YOUR INSTRUCTIONS - Count every line in the following entries that holds the word "Define". Only the number should be given.

= Beginning of Section =

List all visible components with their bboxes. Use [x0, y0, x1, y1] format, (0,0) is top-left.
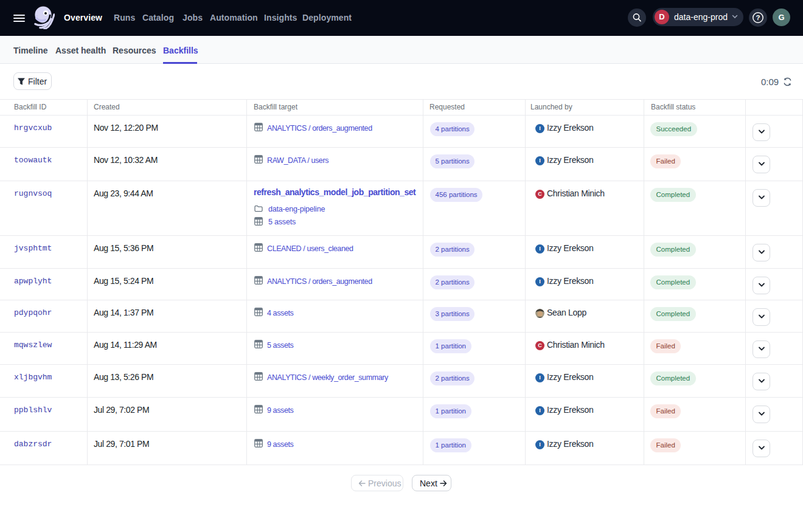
svg-text:?: ?: [756, 14, 760, 21]
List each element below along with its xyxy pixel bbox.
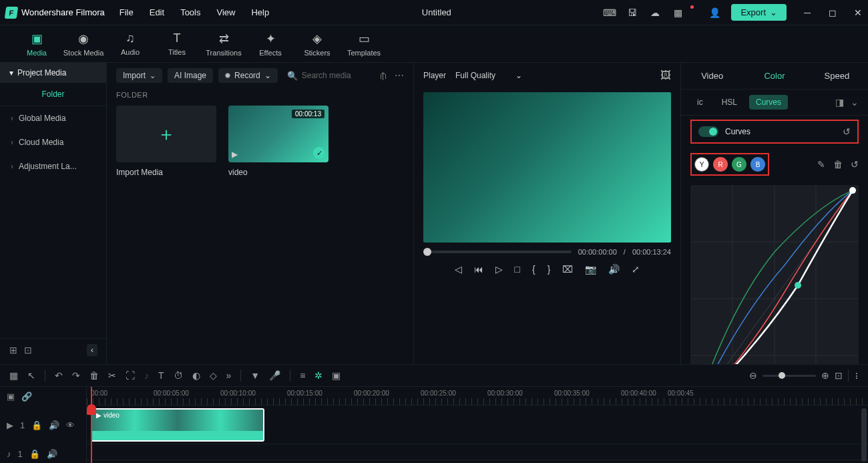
new-folder-icon[interactable]: ⊞ xyxy=(9,345,17,355)
curves-reset-icon[interactable]: ↺ xyxy=(843,126,851,137)
project-media-header[interactable]: ▾ Project Media xyxy=(0,63,106,83)
tab-audio[interactable]: ♫Audio xyxy=(107,31,154,56)
audio-track-icon[interactable]: ♪ xyxy=(7,449,11,459)
video-track-icon[interactable]: ▶ xyxy=(7,420,13,430)
mute-icon[interactable]: 🔊 xyxy=(49,420,59,430)
chevron-down-icon[interactable]: ⌄ xyxy=(851,97,859,108)
menu-view[interactable]: View xyxy=(216,7,235,17)
pointer-icon[interactable]: ↖ xyxy=(27,370,35,381)
mute-icon[interactable]: 🔊 xyxy=(47,449,57,459)
voiceover-icon[interactable]: 🎤 xyxy=(269,370,280,381)
zoom-handle[interactable] xyxy=(779,372,785,379)
mark-in-button[interactable]: { xyxy=(532,264,535,275)
color-icon[interactable]: ◐ xyxy=(192,370,200,381)
inspector-tab-video[interactable]: Video xyxy=(681,63,743,89)
visibility-icon[interactable]: 👁 xyxy=(66,420,75,430)
auto-reframe-icon[interactable]: ✲ xyxy=(314,370,322,381)
inspector-tab-color[interactable]: Color xyxy=(743,63,805,89)
menu-help[interactable]: Help xyxy=(251,7,269,17)
subtab-curves[interactable]: Curves xyxy=(749,95,788,110)
delete-icon[interactable]: 🗑 xyxy=(833,159,843,170)
zoom-slider[interactable] xyxy=(763,375,816,377)
collapse-sidebar-button[interactable]: ‹ xyxy=(87,344,97,356)
view-options-icon[interactable]: ⫶ xyxy=(854,370,859,381)
record-dropdown[interactable]: Record⌄ xyxy=(218,68,278,83)
tab-media[interactable]: ▣Media xyxy=(13,31,60,57)
render-icon[interactable]: ▣ xyxy=(332,370,341,381)
close-button[interactable]: ✕ xyxy=(853,8,863,17)
grid-icon[interactable]: ▦ xyxy=(9,370,18,381)
more-icon[interactable]: ⋯ xyxy=(395,70,404,81)
export-button[interactable]: Export ⌄ xyxy=(731,4,787,21)
subtab-ic[interactable]: ic xyxy=(690,95,710,110)
stop-button[interactable]: □ xyxy=(515,264,520,275)
zoom-out-icon[interactable]: ⊖ xyxy=(749,370,757,381)
tab-stock-media[interactable]: ◉Stock Media xyxy=(60,31,107,57)
apps-icon[interactable]: ▦ xyxy=(672,7,684,19)
playhead[interactable] xyxy=(91,387,92,463)
account-icon[interactable]: 👤 xyxy=(708,7,720,19)
text-icon[interactable]: T xyxy=(158,370,164,381)
step-back-button[interactable]: ⏮ xyxy=(474,264,483,275)
compare-icon[interactable]: ◨ xyxy=(835,97,844,108)
timeline-ruler[interactable]: 00:00 00:00:05:00 00:00:10:00 00:00:15:0… xyxy=(87,387,868,406)
progress-handle[interactable] xyxy=(423,248,431,256)
save-icon[interactable]: 🖫 xyxy=(626,7,638,19)
sidebar-item-global[interactable]: Global Media xyxy=(0,106,106,130)
tab-templates[interactable]: ▭Templates xyxy=(341,31,387,57)
eyedropper-icon[interactable]: ✎ xyxy=(817,159,825,170)
menu-tools[interactable]: Tools xyxy=(180,7,200,17)
prev-frame-button[interactable]: ◁ xyxy=(455,264,462,275)
crop-icon[interactable]: ⛶ xyxy=(126,370,135,381)
video-track-1[interactable]: ▶video xyxy=(87,406,868,444)
split-icon[interactable]: ✂ xyxy=(108,370,116,381)
sidebar-item-adjustment[interactable]: Adjustment La... xyxy=(0,154,106,178)
zoom-fit-icon[interactable]: ⊡ xyxy=(835,370,843,381)
redo-icon[interactable]: ↷ xyxy=(72,370,80,381)
channel-blue[interactable]: B xyxy=(750,157,765,172)
timeline-scrollbar[interactable] xyxy=(861,408,867,462)
subtab-hsl[interactable]: HSL xyxy=(715,95,744,110)
channel-green[interactable]: G xyxy=(732,157,746,172)
timeline-clip-video[interactable]: ▶video xyxy=(91,408,264,442)
quality-dropdown[interactable]: Full Quality ⌄ xyxy=(455,71,522,80)
menu-edit[interactable]: Edit xyxy=(150,7,164,17)
delete-icon[interactable]: 🗑 xyxy=(89,370,99,381)
more-tools-icon[interactable]: » xyxy=(226,370,232,381)
folder-tab[interactable]: Folder xyxy=(0,83,106,106)
play-button[interactable]: ▷ xyxy=(495,264,503,275)
zoom-in-icon[interactable]: ⊕ xyxy=(821,370,829,381)
audio-track-1[interactable] xyxy=(87,444,868,460)
audio-edit-icon[interactable]: ♪ xyxy=(144,370,149,381)
undo-icon[interactable]: ↺ xyxy=(851,159,859,170)
maximize-button[interactable]: ◻ xyxy=(828,8,837,17)
tab-stickers[interactable]: ◈Stickers xyxy=(294,31,341,57)
device-icon[interactable]: ⌨ xyxy=(604,7,616,19)
fullscreen-icon[interactable]: ⤢ xyxy=(632,264,640,275)
ai-image-button[interactable]: AI Image xyxy=(168,68,213,83)
import-media-tile[interactable]: ＋ Import Media xyxy=(116,106,216,177)
speed-icon[interactable]: ⏱ xyxy=(174,370,183,381)
mixer-icon[interactable]: ≡ xyxy=(300,370,305,381)
marker-icon[interactable]: ▼ xyxy=(250,370,260,381)
filter-icon[interactable]: ⫛ xyxy=(379,70,388,81)
preview-canvas[interactable] xyxy=(423,92,671,243)
link-icon[interactable]: 🔗 xyxy=(21,392,32,402)
channel-red[interactable]: R xyxy=(713,157,728,172)
search-input[interactable]: 🔍 Search media xyxy=(283,71,373,81)
track-icon[interactable]: ▣ xyxy=(7,392,15,402)
volume-icon[interactable]: 🔊 xyxy=(608,264,620,275)
import-dropdown[interactable]: Import xyxy=(116,68,162,83)
tab-titles[interactable]: TTitles xyxy=(154,31,200,56)
channel-luma[interactable]: Y xyxy=(694,157,709,172)
cloud-icon[interactable]: ☁ xyxy=(649,7,661,19)
progress-slider[interactable] xyxy=(423,251,572,253)
media-thumb-video[interactable]: 00:00:13 ▶ ✓ video xyxy=(228,106,329,177)
tab-effects[interactable]: ✦Effects xyxy=(247,31,294,57)
minimize-button[interactable]: ─ xyxy=(803,8,812,17)
mark-out-button[interactable]: } xyxy=(548,264,551,275)
camera-icon[interactable]: 📷 xyxy=(585,264,596,275)
lock-icon[interactable]: 🔒 xyxy=(29,449,40,459)
curves-toggle[interactable] xyxy=(698,126,718,137)
menu-file[interactable]: File xyxy=(120,7,134,17)
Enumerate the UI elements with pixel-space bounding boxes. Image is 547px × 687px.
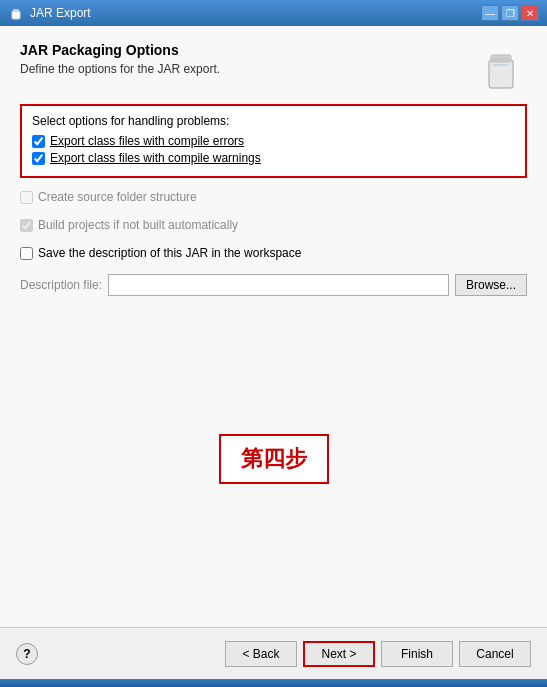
close-button[interactable]: ✕ (521, 5, 539, 21)
svg-rect-1 (13, 9, 19, 12)
cancel-button[interactable]: Cancel (459, 641, 531, 667)
nav-buttons: < Back Next > Finish Cancel (225, 641, 531, 667)
options-box: Select options for handling problems: Ex… (20, 104, 527, 178)
svg-rect-0 (12, 11, 20, 19)
source-folder-label: Create source folder structure (38, 190, 197, 204)
page-subtitle: Define the options for the JAR export. (20, 62, 465, 76)
compile-warnings-checkbox[interactable] (32, 152, 45, 165)
svg-point-4 (491, 58, 511, 62)
source-folder-checkbox[interactable] (20, 191, 33, 204)
build-projects-label: Build projects if not built automaticall… (38, 218, 238, 232)
main-content: JAR Packaging Options Define the options… (0, 26, 547, 627)
description-file-row: Description file: Browse... (20, 274, 527, 296)
header-section: JAR Packaging Options Define the options… (20, 42, 527, 94)
description-file-label: Description file: (20, 278, 102, 292)
back-button[interactable]: < Back (225, 641, 297, 667)
window-controls: — ❐ ✕ (481, 5, 539, 21)
checkbox-compile-warnings: Export class files with compile warnings (32, 151, 515, 165)
browse-button[interactable]: Browse... (455, 274, 527, 296)
annotation-box: 第四步 (219, 434, 329, 484)
page-title: JAR Packaging Options (20, 42, 465, 58)
source-folder-option: Create source folder structure (20, 188, 527, 206)
annotation-area: 第四步 (20, 306, 527, 611)
help-button[interactable]: ? (16, 643, 38, 665)
compile-errors-label: Export class files with compile errors (50, 134, 244, 148)
save-description-option: Save the description of this JAR in the … (20, 244, 527, 262)
jar-icon (475, 42, 527, 94)
svg-rect-5 (493, 64, 509, 66)
annotation-text: 第四步 (241, 446, 307, 471)
finish-button[interactable]: Finish (381, 641, 453, 667)
header-text: JAR Packaging Options Define the options… (20, 42, 465, 76)
title-bar: JAR Export — ❐ ✕ (0, 0, 547, 26)
save-description-checkbox[interactable] (20, 247, 33, 260)
window-title: JAR Export (30, 6, 91, 20)
compile-warnings-label: Export class files with compile warnings (50, 151, 261, 165)
save-description-label: Save the description of this JAR in the … (38, 246, 301, 260)
bottom-bar: ? < Back Next > Finish Cancel (0, 627, 547, 679)
jar-title-icon (8, 5, 24, 21)
next-button[interactable]: Next > (303, 641, 375, 667)
description-file-input[interactable] (108, 274, 449, 296)
minimize-button[interactable]: — (481, 5, 499, 21)
build-projects-checkbox[interactable] (20, 219, 33, 232)
build-projects-option: Build projects if not built automaticall… (20, 216, 527, 234)
compile-errors-checkbox[interactable] (32, 135, 45, 148)
options-box-title: Select options for handling problems: (32, 114, 515, 128)
taskbar-strip (0, 679, 547, 687)
checkbox-compile-errors: Export class files with compile errors (32, 134, 515, 148)
restore-button[interactable]: ❐ (501, 5, 519, 21)
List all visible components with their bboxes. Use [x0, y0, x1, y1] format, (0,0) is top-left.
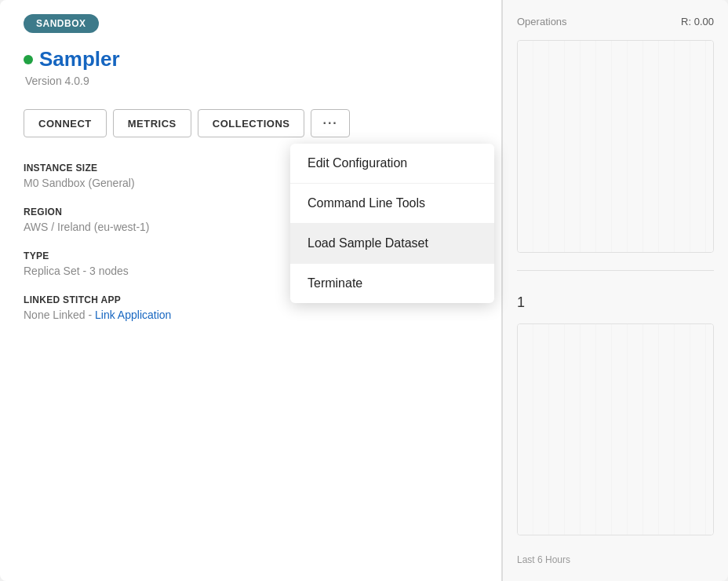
cluster-info: Sampler Version 4.0.9 CONNECT METRICS CO… [0, 0, 501, 362]
left-panel: SANDBOX Sampler Version 4.0.9 CONNECT ME… [0, 0, 502, 581]
tab-bar: CONNECT METRICS COLLECTIONS ··· Edit Con… [24, 109, 478, 137]
sandbox-badge: SANDBOX [24, 14, 99, 33]
tab-connect[interactable]: CONNECT [24, 109, 107, 137]
chart-placeholder-2 [518, 324, 713, 535]
none-linked-text: None Linked - [24, 309, 95, 321]
tab-collections[interactable]: COLLECTIONS [198, 109, 305, 137]
chart-area [517, 40, 714, 253]
dropdown-item-load-dataset[interactable]: Load Sample Dataset [290, 224, 494, 264]
dropdown-item-terminate[interactable]: Terminate [290, 264, 494, 303]
tab-metrics[interactable]: METRICS [113, 109, 191, 137]
status-dot-icon [24, 55, 33, 64]
operations-label: Operations [517, 16, 567, 27]
cluster-version: Version 4.0.9 [24, 75, 478, 87]
dropdown-item-command-line[interactable]: Command Line Tools [290, 184, 494, 224]
cluster-title: Sampler [39, 47, 120, 71]
chart-placeholder [518, 41, 713, 252]
metric-prefix: R: 0.00 [681, 16, 714, 27]
tab-more-button[interactable]: ··· [311, 109, 349, 137]
cluster-name-row: Sampler [24, 47, 478, 71]
metric-value-large: 1 [517, 294, 525, 311]
chart-area-2 [517, 323, 714, 536]
right-panel: Operations R: 0.00 1 Last 6 Hours [502, 0, 728, 581]
dropdown-menu: Edit Configuration Command Line Tools Lo… [290, 144, 494, 303]
right-header: Operations R: 0.00 [517, 16, 714, 27]
dropdown-item-edit-config[interactable]: Edit Configuration [290, 144, 494, 184]
link-application-link[interactable]: Link Application [95, 309, 171, 321]
metric-row: 1 [517, 279, 714, 319]
time-range-label: Last 6 Hours [517, 545, 714, 565]
right-divider [517, 270, 714, 271]
detail-value-linked-app: None Linked - Link Application [24, 309, 478, 321]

= End of Section =

FINISHED TASK - 4